_WHAT YOU NEED TO DO_
Give again, word for word, each line below starting at the one that contains "your organization and" and ending at the one that contains "increases the risk of transmission".

Top of RECORDED DATA

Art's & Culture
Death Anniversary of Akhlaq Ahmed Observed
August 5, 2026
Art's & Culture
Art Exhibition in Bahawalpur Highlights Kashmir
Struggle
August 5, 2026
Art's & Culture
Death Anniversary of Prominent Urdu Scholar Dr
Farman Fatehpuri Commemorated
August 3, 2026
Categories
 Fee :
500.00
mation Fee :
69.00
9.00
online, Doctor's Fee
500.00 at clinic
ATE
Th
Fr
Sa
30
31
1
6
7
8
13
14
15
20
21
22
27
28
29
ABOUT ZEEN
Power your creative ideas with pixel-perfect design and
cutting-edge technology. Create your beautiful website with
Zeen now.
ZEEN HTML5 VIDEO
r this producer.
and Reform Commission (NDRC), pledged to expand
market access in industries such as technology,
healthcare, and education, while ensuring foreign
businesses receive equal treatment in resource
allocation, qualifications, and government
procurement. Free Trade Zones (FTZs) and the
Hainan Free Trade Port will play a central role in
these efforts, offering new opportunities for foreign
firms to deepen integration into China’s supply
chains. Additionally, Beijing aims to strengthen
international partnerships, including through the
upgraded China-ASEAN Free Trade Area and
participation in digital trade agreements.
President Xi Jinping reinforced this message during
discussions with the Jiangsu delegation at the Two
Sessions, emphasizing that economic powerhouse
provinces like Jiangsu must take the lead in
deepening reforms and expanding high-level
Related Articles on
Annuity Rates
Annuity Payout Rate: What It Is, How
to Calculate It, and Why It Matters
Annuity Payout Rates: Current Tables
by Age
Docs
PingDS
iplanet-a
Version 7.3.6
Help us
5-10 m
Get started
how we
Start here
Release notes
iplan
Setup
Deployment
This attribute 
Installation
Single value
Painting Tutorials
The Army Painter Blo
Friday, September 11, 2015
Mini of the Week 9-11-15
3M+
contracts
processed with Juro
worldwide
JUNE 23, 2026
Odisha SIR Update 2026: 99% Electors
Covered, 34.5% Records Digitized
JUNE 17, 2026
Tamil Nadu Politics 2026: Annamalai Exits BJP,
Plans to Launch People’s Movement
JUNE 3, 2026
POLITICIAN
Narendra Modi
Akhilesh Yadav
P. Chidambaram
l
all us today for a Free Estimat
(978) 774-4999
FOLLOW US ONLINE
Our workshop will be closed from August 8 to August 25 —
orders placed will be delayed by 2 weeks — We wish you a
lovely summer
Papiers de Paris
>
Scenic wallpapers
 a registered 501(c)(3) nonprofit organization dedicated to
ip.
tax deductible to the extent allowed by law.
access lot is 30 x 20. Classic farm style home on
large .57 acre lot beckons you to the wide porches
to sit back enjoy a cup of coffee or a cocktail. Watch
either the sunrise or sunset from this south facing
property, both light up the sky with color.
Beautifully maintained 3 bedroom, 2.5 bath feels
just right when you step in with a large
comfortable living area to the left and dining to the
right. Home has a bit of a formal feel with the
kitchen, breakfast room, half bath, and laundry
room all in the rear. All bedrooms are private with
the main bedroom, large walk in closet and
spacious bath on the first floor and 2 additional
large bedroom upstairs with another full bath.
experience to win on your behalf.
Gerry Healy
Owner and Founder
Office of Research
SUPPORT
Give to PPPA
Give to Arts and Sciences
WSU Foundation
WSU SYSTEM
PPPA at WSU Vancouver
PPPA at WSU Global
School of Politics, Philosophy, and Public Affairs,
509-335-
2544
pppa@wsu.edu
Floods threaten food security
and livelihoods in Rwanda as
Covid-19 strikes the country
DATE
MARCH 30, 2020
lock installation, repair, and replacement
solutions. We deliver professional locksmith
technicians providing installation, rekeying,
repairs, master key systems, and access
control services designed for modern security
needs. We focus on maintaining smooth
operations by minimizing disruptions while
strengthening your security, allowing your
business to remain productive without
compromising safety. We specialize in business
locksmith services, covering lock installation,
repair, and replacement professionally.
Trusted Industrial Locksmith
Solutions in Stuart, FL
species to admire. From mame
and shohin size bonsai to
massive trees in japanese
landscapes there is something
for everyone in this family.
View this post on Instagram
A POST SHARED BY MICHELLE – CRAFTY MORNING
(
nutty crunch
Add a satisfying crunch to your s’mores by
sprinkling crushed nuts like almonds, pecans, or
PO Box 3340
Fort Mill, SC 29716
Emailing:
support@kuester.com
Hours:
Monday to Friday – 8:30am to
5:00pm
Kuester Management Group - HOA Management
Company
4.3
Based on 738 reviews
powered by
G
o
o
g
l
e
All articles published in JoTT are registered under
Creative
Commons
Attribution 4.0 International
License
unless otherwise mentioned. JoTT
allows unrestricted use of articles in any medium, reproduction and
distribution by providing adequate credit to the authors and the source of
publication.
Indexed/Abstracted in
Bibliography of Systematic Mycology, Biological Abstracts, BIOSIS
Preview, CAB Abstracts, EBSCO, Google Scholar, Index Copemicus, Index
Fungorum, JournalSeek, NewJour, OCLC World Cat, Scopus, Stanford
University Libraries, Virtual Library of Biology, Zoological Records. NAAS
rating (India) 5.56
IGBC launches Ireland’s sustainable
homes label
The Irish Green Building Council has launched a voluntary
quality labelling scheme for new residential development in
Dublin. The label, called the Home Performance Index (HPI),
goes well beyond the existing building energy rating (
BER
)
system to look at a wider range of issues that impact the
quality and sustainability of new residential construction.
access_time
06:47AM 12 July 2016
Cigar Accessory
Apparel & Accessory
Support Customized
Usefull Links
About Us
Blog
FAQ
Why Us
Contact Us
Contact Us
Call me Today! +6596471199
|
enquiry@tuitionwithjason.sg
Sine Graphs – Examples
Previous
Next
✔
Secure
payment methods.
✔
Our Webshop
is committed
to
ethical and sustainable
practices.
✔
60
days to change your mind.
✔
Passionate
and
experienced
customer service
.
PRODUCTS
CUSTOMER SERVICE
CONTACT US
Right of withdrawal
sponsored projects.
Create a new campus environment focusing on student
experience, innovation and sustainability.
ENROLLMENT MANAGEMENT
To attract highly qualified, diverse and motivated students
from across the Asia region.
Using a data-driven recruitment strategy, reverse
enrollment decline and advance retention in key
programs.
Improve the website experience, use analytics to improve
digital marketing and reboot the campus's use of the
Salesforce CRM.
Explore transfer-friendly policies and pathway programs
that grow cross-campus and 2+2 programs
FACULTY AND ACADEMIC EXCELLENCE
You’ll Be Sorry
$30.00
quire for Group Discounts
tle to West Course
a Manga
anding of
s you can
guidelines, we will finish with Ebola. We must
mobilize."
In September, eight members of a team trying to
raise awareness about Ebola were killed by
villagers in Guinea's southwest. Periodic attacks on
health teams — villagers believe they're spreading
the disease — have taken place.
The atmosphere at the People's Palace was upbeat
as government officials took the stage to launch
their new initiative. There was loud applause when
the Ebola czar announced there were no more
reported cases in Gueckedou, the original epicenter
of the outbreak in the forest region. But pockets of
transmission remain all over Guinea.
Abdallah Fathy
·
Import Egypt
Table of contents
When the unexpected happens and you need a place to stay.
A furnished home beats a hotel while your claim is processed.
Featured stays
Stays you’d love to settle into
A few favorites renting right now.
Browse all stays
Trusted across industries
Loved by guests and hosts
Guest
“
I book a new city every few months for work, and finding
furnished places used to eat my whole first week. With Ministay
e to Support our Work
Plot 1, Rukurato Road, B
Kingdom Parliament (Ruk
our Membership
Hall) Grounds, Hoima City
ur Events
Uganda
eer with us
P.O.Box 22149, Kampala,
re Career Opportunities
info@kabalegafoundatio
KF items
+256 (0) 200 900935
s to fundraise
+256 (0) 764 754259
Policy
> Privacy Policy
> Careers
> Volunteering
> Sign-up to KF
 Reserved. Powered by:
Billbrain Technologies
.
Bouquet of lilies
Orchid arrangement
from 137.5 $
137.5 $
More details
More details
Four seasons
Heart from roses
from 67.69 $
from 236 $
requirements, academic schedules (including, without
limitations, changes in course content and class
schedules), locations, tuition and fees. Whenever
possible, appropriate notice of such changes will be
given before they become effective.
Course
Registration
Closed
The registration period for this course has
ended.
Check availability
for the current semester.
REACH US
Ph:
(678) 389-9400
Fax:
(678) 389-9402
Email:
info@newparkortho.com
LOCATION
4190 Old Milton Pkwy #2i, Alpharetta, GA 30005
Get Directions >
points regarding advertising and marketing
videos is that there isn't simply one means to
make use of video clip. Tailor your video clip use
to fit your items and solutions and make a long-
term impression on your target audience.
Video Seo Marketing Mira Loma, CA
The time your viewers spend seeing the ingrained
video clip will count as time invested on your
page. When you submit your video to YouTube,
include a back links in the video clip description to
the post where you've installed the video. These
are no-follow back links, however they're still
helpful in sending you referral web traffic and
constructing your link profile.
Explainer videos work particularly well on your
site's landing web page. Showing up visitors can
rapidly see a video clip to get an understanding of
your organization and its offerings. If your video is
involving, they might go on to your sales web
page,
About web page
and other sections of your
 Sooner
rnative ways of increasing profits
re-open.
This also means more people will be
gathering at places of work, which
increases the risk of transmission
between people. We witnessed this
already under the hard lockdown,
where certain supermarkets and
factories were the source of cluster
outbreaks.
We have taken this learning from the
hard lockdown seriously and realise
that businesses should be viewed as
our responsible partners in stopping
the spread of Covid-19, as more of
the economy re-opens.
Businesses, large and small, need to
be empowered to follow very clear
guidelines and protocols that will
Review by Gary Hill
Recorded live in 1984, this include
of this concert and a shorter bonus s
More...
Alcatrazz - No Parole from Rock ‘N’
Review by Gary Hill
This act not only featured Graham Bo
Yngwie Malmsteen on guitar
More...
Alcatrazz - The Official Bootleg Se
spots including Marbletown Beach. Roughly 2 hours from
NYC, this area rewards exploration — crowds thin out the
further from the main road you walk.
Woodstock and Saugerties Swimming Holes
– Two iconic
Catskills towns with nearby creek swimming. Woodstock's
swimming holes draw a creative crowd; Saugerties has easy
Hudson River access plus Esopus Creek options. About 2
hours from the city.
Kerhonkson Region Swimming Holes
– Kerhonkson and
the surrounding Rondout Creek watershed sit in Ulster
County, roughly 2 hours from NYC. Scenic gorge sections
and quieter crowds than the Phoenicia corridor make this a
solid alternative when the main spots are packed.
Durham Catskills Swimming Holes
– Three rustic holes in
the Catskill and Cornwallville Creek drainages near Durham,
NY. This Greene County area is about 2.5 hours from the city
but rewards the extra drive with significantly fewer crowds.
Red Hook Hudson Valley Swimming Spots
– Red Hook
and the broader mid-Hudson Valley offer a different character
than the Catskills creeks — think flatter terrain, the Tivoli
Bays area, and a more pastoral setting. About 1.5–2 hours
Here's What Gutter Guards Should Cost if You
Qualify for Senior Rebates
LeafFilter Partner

Bottom of RECORDED DATA

_SOLUTION TO THIS PROBLEM_
your organization and its offerings. If your video is
involving, they might go on to your sales web
page,
About web page
and other sections of your
 Sooner
rnative ways of increasing profits
re-open.
This also means more people will be
gathering at places of work, which
increases the risk of transmission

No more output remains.